The U.S. has lied repeatedly about its worst war crimes, long denying the use of sarin nerve gas during the Vietnam War and the use of biological weapons during the Korean War, and punishing or ignoring those who would point out these crimes. When an international group of leftist attorneys and jurists traveled to China and North Korea in the early 1950s to examine charges of U.S. war crimes during the Korean War, they concluded that the mass bombing of Korea and other atrocities, including germ warfare, constituted in fact a crime of genocide. Their findings have been mostly censored from mainstream U.S. histories.
The falsification of history is larger even than the crimes of the U.S. government, as current historical accounts have suppressed the crimes of U.S. allies, too. To date, for instance, there is not one book that has ever been published in the United States, nor “a single monograph nor a single edited volume dedicated to the subject,” that directly addresses the mass murder of over three million Soviet POWs by the Nazis in World War II. (Germany today is, as everyone knows, a key ally of the United States.)

The mass slaughter of Soviet POWs, for which I will soon dedicate a full article, was horrific enough that the U.S. Holocaust Memorial Museum (USHMM) recognized, “Second only to the Jews, Soviet prisoners of war were the largest group of victims of Nazi racial policy.” The second largest group of Nazi victims, with millions killed, and still the USHMM only dedicated one very small webpage to this crime.
Somehow, of course, this issue never comes up when the history of WWII is taught in U.S. schools. Imagine that the murder of millions of Jews was never mentioned in U.S. history books or classrooms. But somehow such a criminal silence is okay if those killed were Russians, Poles, Ukrainians and others fighting for the Soviet side against the racist WWII German Nazi regime. The mere fact of such an omission boggles my mind!
But if anyone thinks that major crimes don’t go unreported or are censored, they haven’t been paying attention to the U.S. support for Israel’s genocide of Palestinians in Gaza, and the crackdown in the West on those who would report Israel’s crimes.
“Truth” and Lies
In his recent executive order, “Restoring Truth and Sanity to American History,” U.S. President Donald Trump wrote: “Museums in our Nation’s capital should be places where individuals go to learn — not to be subjected to ideological indoctrination or divisive narratives that distort our shared history.”
But it is precisely ideological indoctrination that Trump wants to impose upon the American people. A bit further on in the EO, Trump decries “improper ideology,” which he will remove from U.S. museums and other federal institutions.
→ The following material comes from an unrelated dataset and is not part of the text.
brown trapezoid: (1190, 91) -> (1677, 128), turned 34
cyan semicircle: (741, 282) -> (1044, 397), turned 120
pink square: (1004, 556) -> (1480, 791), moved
Doubling down, he condemns again “improper partisan ideology.”
History as a discipline in the MAGA era should consist, Trump announces, of encomiums for “our Nation’s unparalleled legacy of advancing liberty, individual rights, and human happiness.”
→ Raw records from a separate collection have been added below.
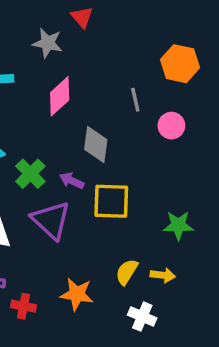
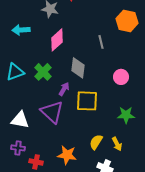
pink circle: (171, 126) -> (121, 77), moved
green cross: (30, 174) -> (43, 72), moved
purple arrow: (72, 181) -> (64, 89), turned 96
yellow arrow: (163, 275) -> (117, 144), turned 56

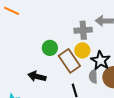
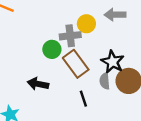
gray cross: (83, 30) -> (70, 36), moved
yellow circle: (82, 50) -> (86, 24), moved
On first glance, it appears that Trump and Co. have released this new executive order because they are in a tizzy over some recent Smithsonian Institute projects.
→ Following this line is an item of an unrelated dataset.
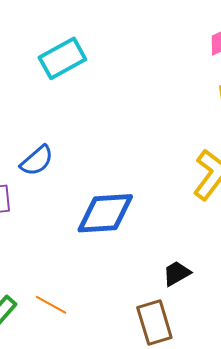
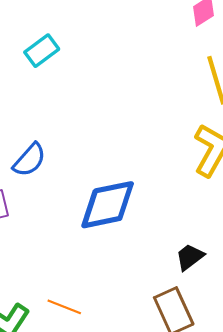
cyan rectangle: (62, 58) -> (42, 51), size x0.7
This is not the first time a Smithsonian exhibit has come under attack for its political implications. Some years ago the institution was roiled with controversy over its plan to exhibit the Enola Gay, the plane that dropped the first atomic bomb on Hiroshima, killing some 140,000 people. While there was racism involved in how the victims of the atomic bombings in Japan were discussed and portrayed, the current controversy is much more directly about race than the controversy over the Enola Gay was.
The EO singles out the Smithsonian American Art Museum, which currently has an exhibit, “The Shape of Power: Stories of Race and American Sculpture,” which, according to Trump, propounds the view that “[s]ocieties including the United States have used race to establish and maintain systems of power, privilege, and disenfranchisement.”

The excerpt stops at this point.